Quote:
Originally Posted by dessin d'enfant
The US prob has too many higher paying jobs that are easier for people with that level of training to make it a requirement to teach.....which isn't really a bad thing.
I agree completely with this assessment of how things are. I don't agree with the conclusion that it's not a bad thing.
In Europe a teacher's salary is quite high in relative terms (albeit much lower than in the US). For instance in Spain a high school teacher is paid as well or better than a university professor and both earn 70-80 percent more than the median salary, and 40-50 percent above the mean salary. Also both have complete and total job security of a sort unknown in the US. (Similar things are true all over Europe I just know Spain better).
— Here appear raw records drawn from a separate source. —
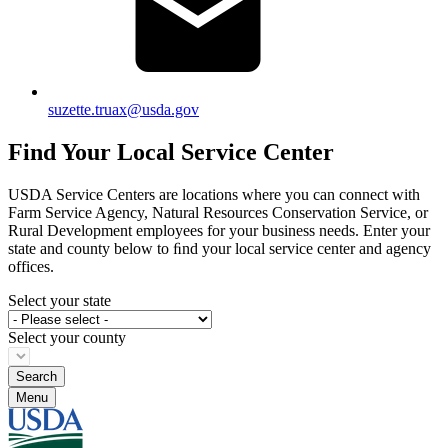
suzette.truax@usda.gov
Find Your Local Service Center
USDA Service Centers are locations where you can connect with
Farm Service Agency, Natural Resources Conservation Service, or
Rural Development employees for your business needs. Enter your
state and county below to ﬁnd your local service center and agency
offices.
Select your state
Select your county
Menu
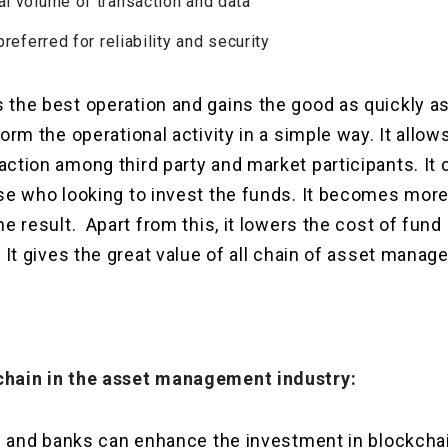
al volume of transaction and data
 preferred for reliability and security
the best operation and gains the good as quickly as 
form the operational activity in a simple way. It al
ction among third party and market participants. It 
se who looking to invest the funds. It becomes more
he result. Apart from this, it lowers the cost of fund
. It gives the great value of all chain of asset mana
chain in the asset management industry:
ion and banks can enhance the investment in blockch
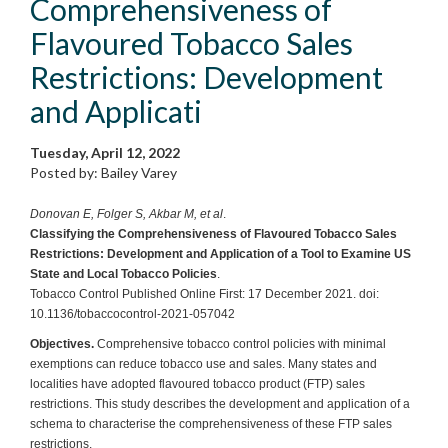
Comprehensiveness of
Flavoured Tobacco Sales
Restrictions: Development
and Applicati
Tuesday, April 12, 2022
Posted by: Bailey Varey
Donovan E, Folger S, Akbar M, et al
.
Classifying the Comprehensiveness of Flavoured Tobacco Sales
Restrictions: Development and Application of a Tool to Examine US
State and Local Tobacco Policies
.
Tobacco Control Published Online First: 17 December 2021. doi:
10.1136/tobaccocontrol-2021-057042
Objectives.
Comprehensive tobacco control policies with minimal
exemptions can reduce tobacco use and sales. Many states and
localities have adopted flavoured tobacco product (FTP) sales
restrictions. This study describes the development and application of a
schema to characterise the comprehensiveness of these FTP sales
restrictions.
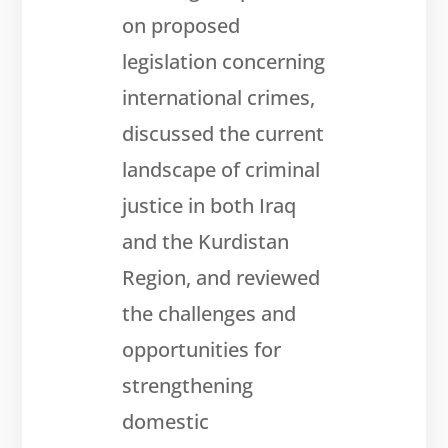
on proposed
legislation concerning
international crimes,
discussed the current
landscape of criminal
justice in both Iraq
and the Kurdistan
Region, and reviewed
the challenges and
opportunities for
strengthening
domestic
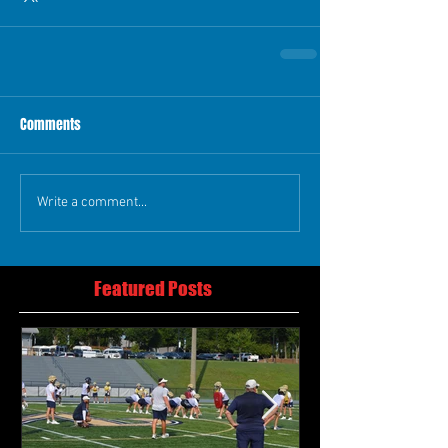
Comments
Write a comment...
Featured Posts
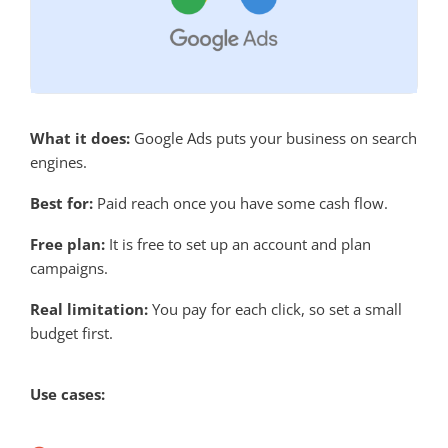
What it does:
Google Ads puts your business on search
engines.
Best for:
Paid reach once you have some cash flow.
Free plan:
It is free to set up an account and plan
campaigns.
Real limitation:
You pay for each click, so set a small
budget first.
Use cases:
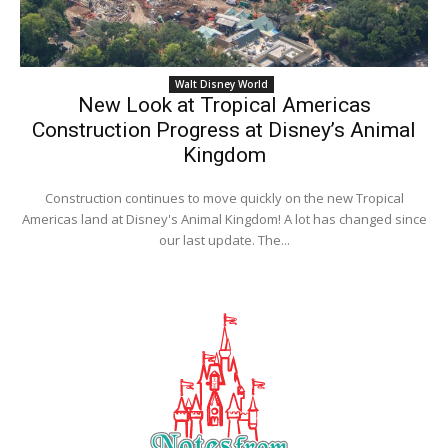
Walt Disney World
New Look at Tropical Americas
Construction Progress at Disney’s Animal
Kingdom
Construction continues to move quickly on the new Tropical
Americas land at Disney's Animal Kingdom! A lot has changed since
our last update. The...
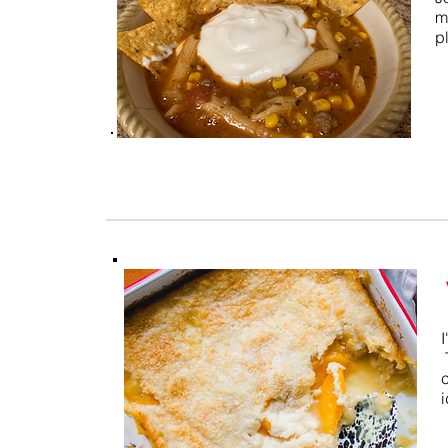
m
p
I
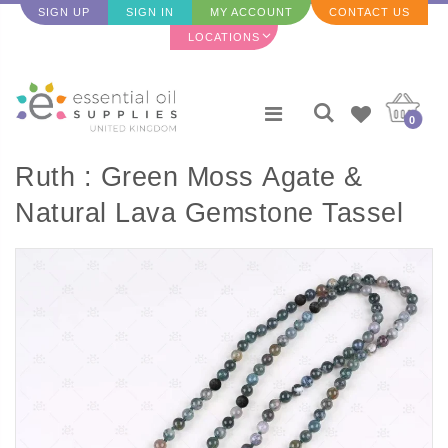
SIGN UP
SIGN IN
MY ACCOUNT
CONTACT US
LOCATIONS
0
Ruth : Green Moss Agate &
Natural Lava Gemstone Tassel
Diffuser Necklace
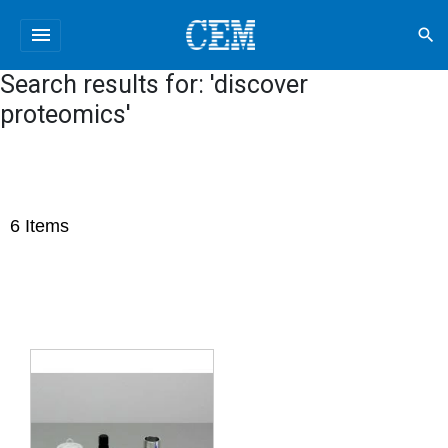
menu
search
Search results for: 'discover
proteomics'
6
Items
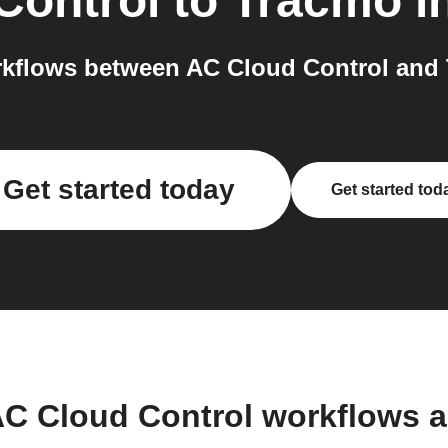
Control
to
Tracmo
i
kflows between AC Cloud Control and 
Get started today
Get started tod
AC Cloud Control workflows 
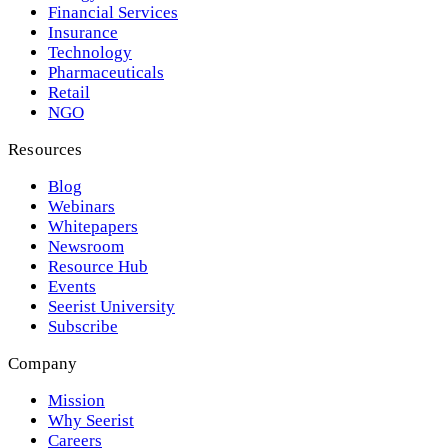
Financial Services
Insurance
Technology
Pharmaceuticals
Retail
NGO
Resources
Blog
Webinars
Whitepapers
Newsroom
Resource Hub
Events
Seerist University
Subscribe
Company
Mission
Why Seerist
Careers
On the other hand, I'm talking about salaries of 35-40K euros, which from the US perspective don't sound so great.
The problem in the US is that the salaries are exaggerated at the high end, and the negative social consequences of overpaying doctors, engineers and scientists (as well as overpaying bankers, accountants, consultants and others sorts of frauds, charlatans and thieves) are not something those people like to admit. Your typical professor of math in the US gets apoplectic at the notion that he is overpaid. And he trots out even more overpaid lawyers and engineers as counterexamples.
Or he argues that it's a good thing that he gets paid so much more than a garbageman.